Rene Magritte, a well-known artist, who takes everyday objects and transforms them into a work for the audience to take a deeper thought in understanding his main messages conveyed. Born in the year of 1898, whose mother had committed suicide when he was just fourteen years of age, making a decision to study at the Academie des Beaux-Art, transforming works with the influence of highly known Pablo Picasso. Magritte was not well-known until the 1950’s when he was finally able to be recognized by his work of taking normal day objects and rearranging them with certain locations in order to make the audience take a deeper look and see the difference at what is truly in front of them and what is not.
Magritte’s statement about his work includes the following, “Everything we see hides another thing. We always want to see what is hidden by what we see. There is an interest in that which is hidden and which the visible does not show us. This interest can take the form of a quite intense feeling, a sort of conflict, one might say, between the visible that is hidden and the visible that is present.” "The Son of Man" was made as a self-portrait in hopes to translate very valuable messages to an individual about himself/herself as a human being.

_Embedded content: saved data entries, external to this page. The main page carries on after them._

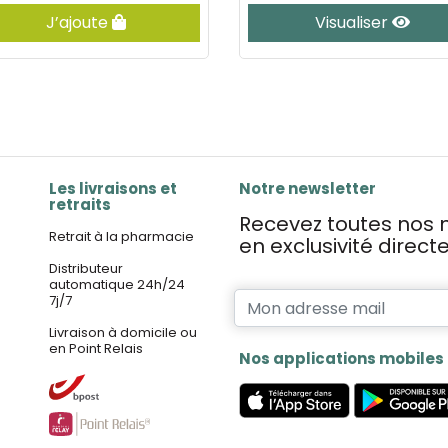
J’ajoute
Visualiser
Les livraisons et
Notre newsletter
retraits
Recevez toutes nos n
Retrait à la pharmacie
en exclusivité direc
Distributeur
automatique 24h/24
7j/7
Livraison à domicile ou
en Point Relais
Nos applications mobiles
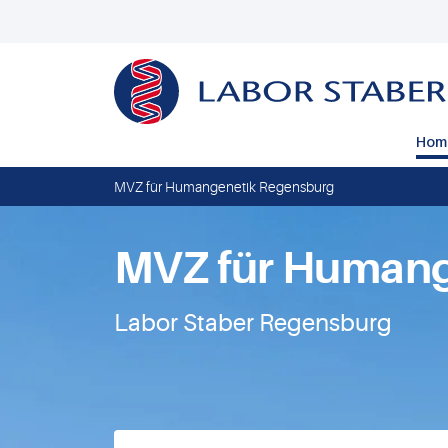
Hom
MVZ für Humangenetik Regensburg
MVZ für Humang
Labor Staber Regensburg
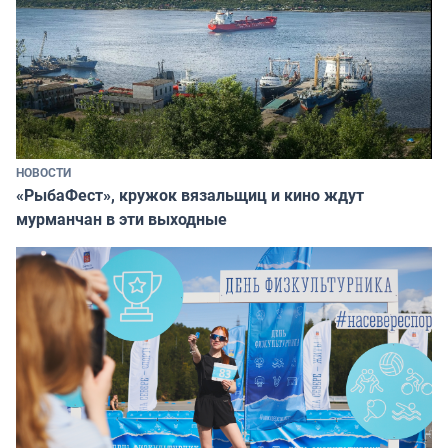
НОВОСТИ
«РыбаФест», кружок вязальщиц и кино ждут
мурманчан в эти выходные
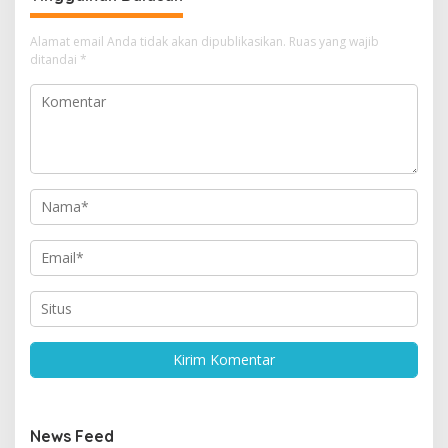
Alamat email Anda tidak akan dipublikasikan.
Ruas yang wajib
ditandai
*
News Feed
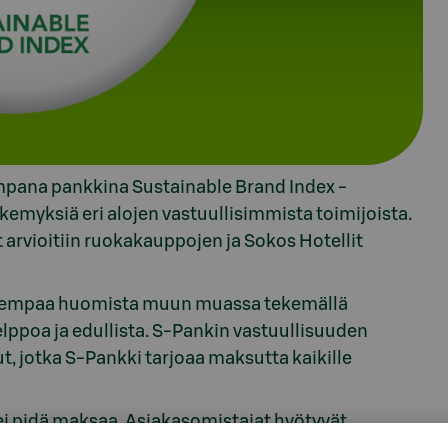
mpana pankkina Sustainable Brand Index -
emyksiä eri alojen vastuullisimmista toimijoista.
 arvioitiin ruokakauppojen ja Sokos Hotellit
arempaa huomista muun muassa tekemällä
ppoa ja edullista. S-Pankin vastuullisuuden
t, jotka S-Pankki tarjoaa maksutta kaikille
i pidä maksaa. Asiakasomistajat hyötyvät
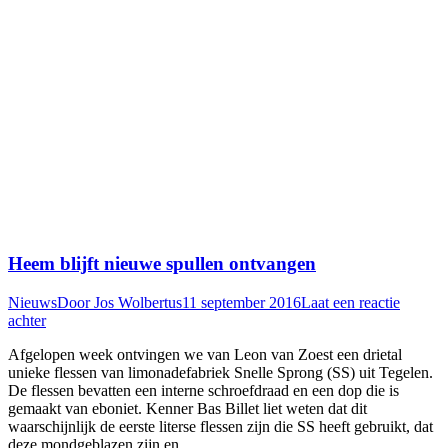
Heem blijft nieuwe spullen ontvangen
Nieuws
Door
Jos Wolbertus
11 september 2016
Laat een reactie
achter
Afgelopen week ontvingen we van Leon van Zoest een drietal
unieke flessen van limonadefabriek Snelle Sprong (SS) uit Tegelen.
De flessen bevatten een interne schroefdraad en een dop die is
gemaakt van eboniet. Kenner Bas Billet liet weten dat dit
waarschijnlijk de eerste literse flessen zijn die SS heeft gebruikt, dat
deze mondgeblazen zijn en…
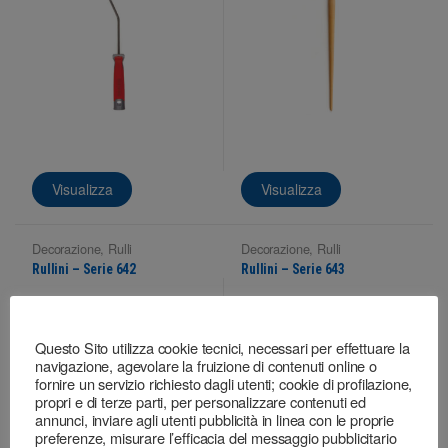
Visualizza
Visualizza
Decorazione
,
Rulli
Decorazione
,
Rulli
Rullini – Serie 642
Rullini – Serie 643
Questo Sito utilizza cookie tecnici, necessari per effettuare la
navigazione, agevolare la fruizione di contenuti online o
fornire un servizio richiesto dagli utenti; cookie di profilazione,
propri e di terze parti, per personalizzare contenuti ed
annunci, inviare agli utenti pubblicità in linea con le proprie
preferenze, misurare l’efficacia del messaggio pubblicitario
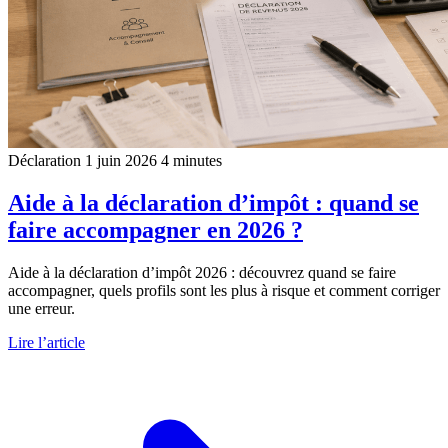
Déclaration
1 juin 2026
4 minutes
Aide à la déclaration d’impôt : quand se
faire accompagner en 2026 ?
Aide à la déclaration d’impôt 2026 : découvrez quand se faire
accompagner, quels profils sont les plus à risque et comment corriger
une erreur.
Lire l’article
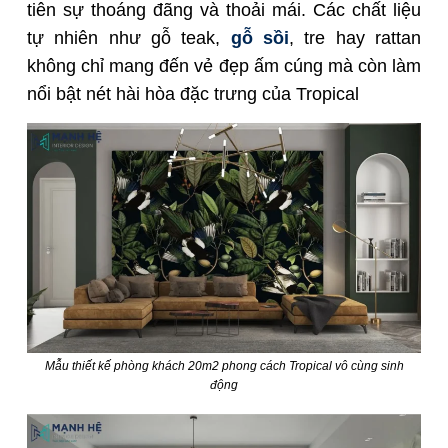
tiên sự thoáng đãng và thoải mái. Các chất liệu
tự nhiên như gỗ teak,
gỗ sồi
, tre hay rattan
không chỉ mang đến vẻ đẹp ấm cúng mà còn làm
nổi bật nét hài hòa đặc trưng của Tropical
Mẫu thiết kế phòng khách 20m2 phong cách Tropical vô cùng sinh
động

The work has given its audience a connection to surrealism or fantasy in a way for an individual to open up its imaginative expressions concerning an individual and what possible objects or ideas are hidden in daily lives. This art piece was chosen to understand the reason of why the artist placed a specific object exactly in front of the individuals face, was his reason maybe to give a meaning of what a insignificant fruit, in this example, seen in everyday life’s, can hide as a greater interest.